Il faudrait amender la loi Magnitski de manière à y inclure le nom des hauts responsables politiques et militaires impliqués dans l'invasion de l'Ukraine. Les USA et l'UE devraient adopter simultanément cet amendement - ce qui constituerait une menace crédible de gel des biens détenus à l'étranger par le gouvernement, les entreprises publiques, les hauts fonctionnaires et les oligarques russes impliqués.

- Réagir à la propagande du Kremlin.  L'Occident devrait faire comprendre à la population russe l'inanité du discours poutinien avec ses références à une idéologie du "nous contre eux". Un rapprochement de l'Ukraine et de l'UE ne constituerait pas une menace pour la Russie. Bien au contraire, une Ukraine bien intégrée à ses voisins occidentaux serait un atout pour l'économie russe. Cela peut être sans importance pour un dirigeant qui rêve de restaurer une gloire impériale, mais çà ne l'est pas pour la population sous son joug. Il ne sera sans doute pas facile de percer le mur de propagande du Kremlin, mais ce doit être possible dans notre monde hyperconnecté.

- Aiderfinancièrementl'Ukraine - comme l'UE l'a déjà fait - et veiller à la régularité des prochaines élections. L'aide militaire devrait inclure au minimum le partage des informations et la coopération dans le cadre de la Commission OTAN-Ukraine. Si la situation devait encore se dégrader, l'Occident pourrait aussi fournir une aide médicale, ainsi que des moyens de surveillance. Si la guerre de 2008 entre la Russie et la Géorgie peut servir d'enseignement, le Centre de cyberdéfense de l'OTAN pourrait aider l'Ukraine à faire face à une offensive digitale de grande ampleur.

- Défendre les alliées de l'OTAN. L'OTAN devrait envisager des mesures concrètes pour protéger ses membres. Quatre pays membres de l'OTAN (la Pologne, la Slovaquie, la Hongrie et la Roumanie) ont une frontière commune avec l'Ukraine et deux (la Turquie et la Roumanie) bordent comme elle la Mer Noire. Par ailleurs, l'Estonie et la Lettonie (dont un quart de la population est russe, un héritage du passé soviétique) s'inquiètent des ambitions géopolitiques de la Russie, notamment sous couvert de la protection des populations russes. Enfin, la Pologne et la Lituanie bordent Kaliningrad, une enclave russe au milieu de l'Europe (et le théâtre des récents exercices militaires russes).

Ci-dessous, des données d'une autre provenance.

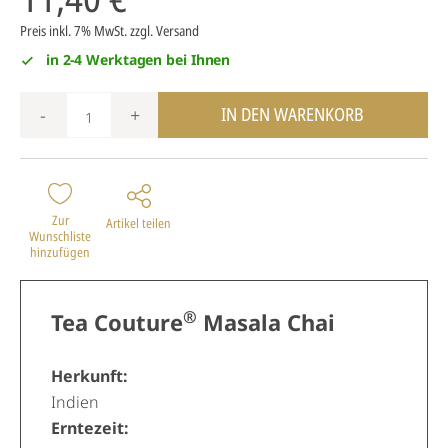
Preis inkl. 7% MwSt.
zzgl. Versand
in 2-4 Werktagen bei Ihnen
IN DEN WARENKORB
-
+
Zur
Artikel teilen
Wunschliste
hinzufügen
®
Tea Couture
Masala Chai
Herkunft:
Indien
Erntezeit: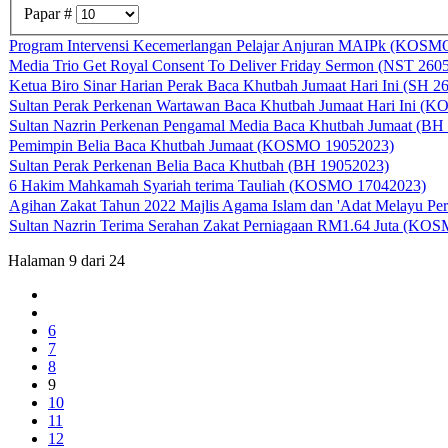
Papar #
Program Intervensi Kecemerlangan Pelajar Anjuran MAIPk (KOSM
Media Trio Get Royal Consent To Deliver Friday Sermon (NST 260
Ketua Biro Sinar Harian Perak Baca Khutbah Jumaat Hari Ini (SH 2
Sultan Perak Perkenan Wartawan Baca Khutbah Jumaat Hari Ini 
Sultan Nazrin Perkenan Pengamal Media Baca Khutbah Jumaat (BH
Pemimpin Belia Baca Khutbah Jumaat (KOSMO 19052023)
Sultan Perak Perkenan Belia Baca Khutbah (BH 19052023)
6 Hakim Mahkamah Syariah terima Tauliah (KOSMO 17042023)
Agihan Zakat Tahun 2022 Majlis Agama Islam dan 'Adat Melayu Pe
Sultan Nazrin Terima Serahan Zakat Perniagaan RM1.64 Juta (KO
Halaman 9 dari 24
6
7
8
9
10
11
12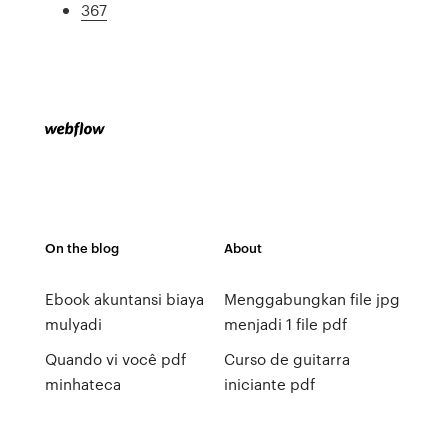
367
On the blog
About
Ebook akuntansi biaya
Menggabungkan file jpg
mulyadi
menjadi 1 file pdf
Quando vi você pdf
Curso de guitarra
minhateca
iniciante pdf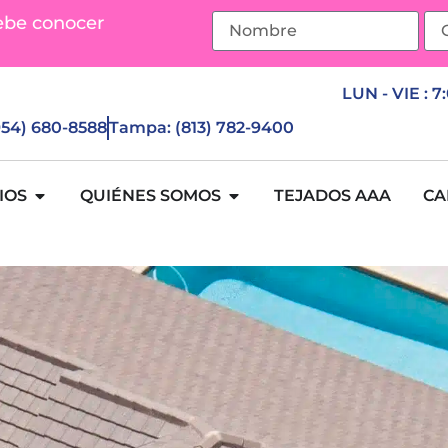
ebe conocer
LUN - VIE : 7
(954) 680-8588
Tampa: (813) 782-9400
IOS
QUIÉNES SOMOS
TEJADOS AAA
CA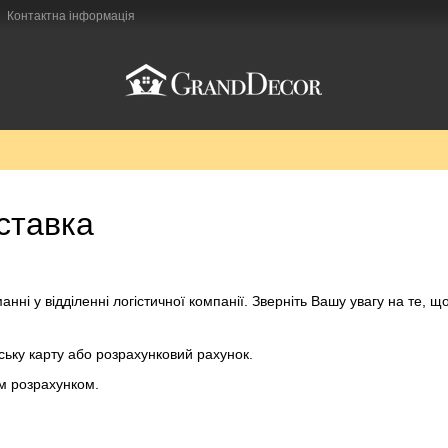
Контактна інформація
ставка
нні у відділенні логістичної компанії. Зверніть Вашу увагу на те, 
ську карту або розрахунковий рахунок.
им розрахунком.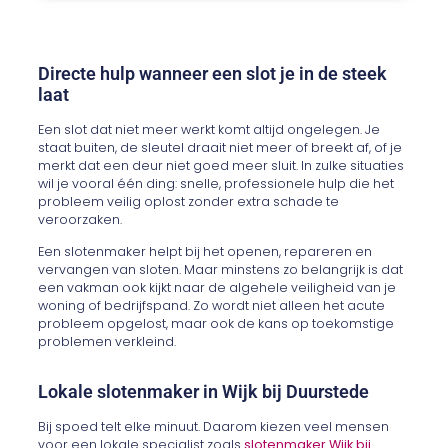
Directe hulp wanneer een slot je in de steek
laat
Een slot dat niet meer werkt komt altijd ongelegen. Je
staat buiten, de sleutel draait niet meer of breekt af, of je
merkt dat een deur niet goed meer sluit. In zulke situaties
wil je vooral één ding: snelle, professionele hulp die het
probleem veilig oplost zonder extra schade te
veroorzaken.
Een slotenmaker helpt bij het openen, repareren en
vervangen van sloten. Maar minstens zo belangrijk is dat
een vakman ook kijkt naar de algehele veiligheid van je
woning of bedrijfspand. Zo wordt niet alleen het acute
probleem opgelost, maar ook de kans op toekomstige
problemen verkleind.
Lokale slotenmaker in Wijk bij Duurstede
Bij spoed telt elke minuut. Daarom kiezen veel mensen
voor een lokale specialist zoals
slotenmaker Wijk bij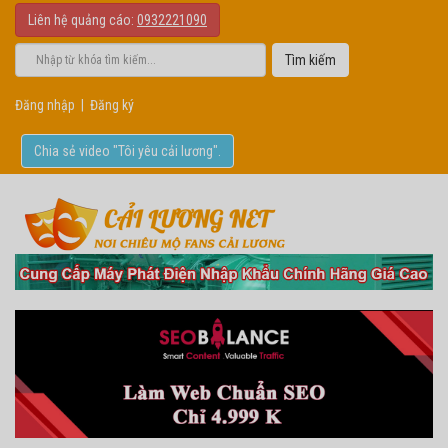
Liên hệ quảng cáo:
0932221090
Đăng nhập
|
Đăng ký
Chia sẻ video "Tôi yêu cải lương".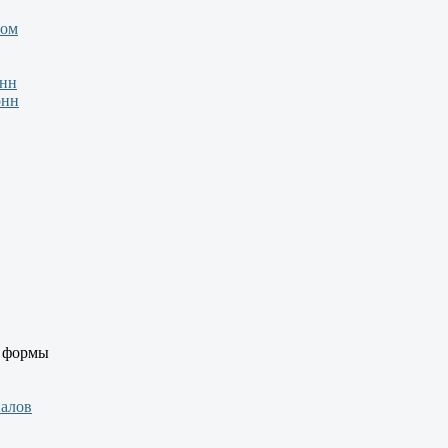
зом
онн
онн
й формы
иалов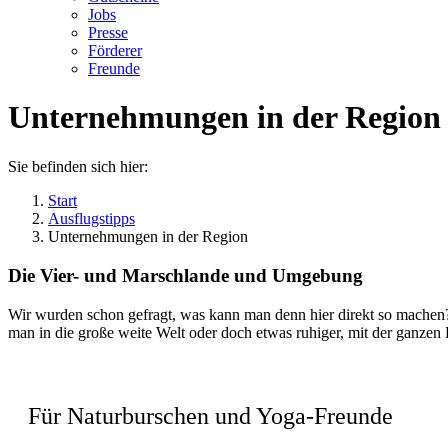
Jobs
Presse
Förderer
Freunde
Unternehmungen in der Region
Sie befinden sich hier:
Start
Ausflugstipps
Unternehmungen in der Region
Die Vier- und Marschlande und Umgebung
Wir wurden schon gefragt, was kann man denn hier direkt so machen?
man in die große weite Welt oder doch etwas ruhiger, mit der ganzen Fa
Für Naturburschen und Yoga-Freunde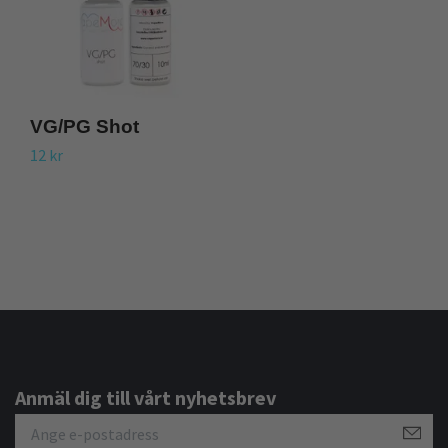
VG/PG Shot
N
1
12 kr
S
65
Anmäl dig till vårt nyhetsbrev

L'heure est à la diplomatie et l'OTAN doit essayer d'éviter une confrontation directe, mais pas à n'importe quel prix, car on ne peut exclure que la Russie s'engage délibérément dans une voie opposée à une résolution pacifique des tensions. L'alliance ne peut se payer le luxe d'attendre un échec de la diplomatie pour entamer un débat long et animé sur le déploiement de ses forces.

Quand les Ukrainiens se sont dressés contre leurs dirigeants corrompus, ils sont devenus les premiers Européens à risquer leur vie pour adhérer à l'UE. En représailles, ils ont subi l'agression injustifiée de la Russie.

Ce n'est pas la guerre d'Ukraine, car si ce pays est bien la première victime de Poutine, il ne constitue sûrement pas son objectif final. Il s'agit d'une attaque flagrante contre les principes du respect de la souveraineté des Etats, de l'inviolabilité des frontières négociées et contre les accords multilatéraux qui sous-tendent le droit international. Il est de la responsabilité de tous ceux qui veulent défendre ce droit de contrer l'agression russe.